Poor nations that relied on freebies from China are now finding themselves between a rock and a hard place.

A dozen poor countries are facing economic instability and even collapse under the weight of hundreds of billions of dollars in foreign loans, much of them from the world’s biggest and most unforgiving government lender, China.
An Associated Press analysis of a dozen countries most indebted to China — including Pakistan, Kenya, Zambia, Laos and Mongolia — found paying back that debt is consuming an ever-greater amount of the tax revenue needed to keep schools open, provide electricity and pay for food and fuel. And it’s draining foreign currency reserves these countries use to pay interest on those loans, leaving some with just months before that money is gone.
Countries in AP’s analysis had as much as 50% of their foreign loans from China and most were devoting more than a third of government revenue to paying off foreign debt. Two of them, Zambia and Sri Lanka, have already gone into default, unable to make even interest payments on loans financing the construction of ports, mines and power plants.
In Pakistan, millions of textile workers have been laid off because the country has too much foreign debt and can’t afford to keep the electricity on and machines running. — AP

Further complicating matters is the fact that Chinese loans are cloaked in secrecy and include clauses that make them legally first-in-line for any debt repayment. This chases away any international investors who might take a chance at loaning them money, because there is no way of assessing the risk involved in that loan.

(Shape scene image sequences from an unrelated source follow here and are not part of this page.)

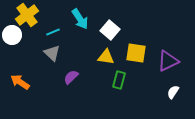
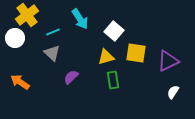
white square: moved 4 px right, 1 px down
white circle: moved 3 px right, 3 px down
yellow triangle: rotated 24 degrees counterclockwise
green rectangle: moved 6 px left; rotated 24 degrees counterclockwise
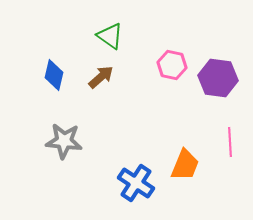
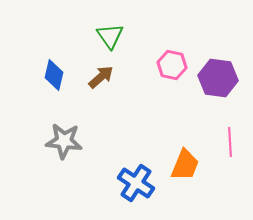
green triangle: rotated 20 degrees clockwise
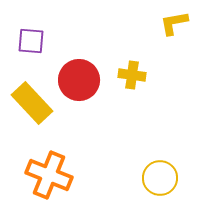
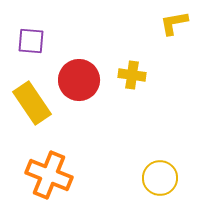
yellow rectangle: rotated 9 degrees clockwise
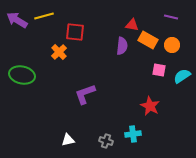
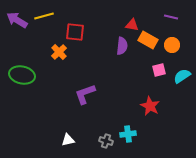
pink square: rotated 24 degrees counterclockwise
cyan cross: moved 5 px left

This makes countries even more dependent on China. And when countries get in over their head and default? Don’t come looking for merciful terms. The CCP plays hardball.

“In a lot of the world, the clock has hit midnight,” said Harvard economist Ken Rogoff. “ China has moved in and left this geopolitical instability that could have long-lasting effects.” –AP

Before we think about that as an ‘over there’ problem, stop and think about how integrated the world is… and about what happens to otherwise stable countries when ordinary people start missing meals.

And did you happen to notice at least one of those countries already on the bubble was part of the nuclear club? Or did you not notice Pakistan on the list the first time you read through it?

If you thought the pandemic caused unexpected supply chain surprises, what do you suppose happens here?

And one final consideration. The political upheaval that led to the conflict we saw in the 1940s? That was made possible, in part, because of the financial situation the world saw in the 1930s.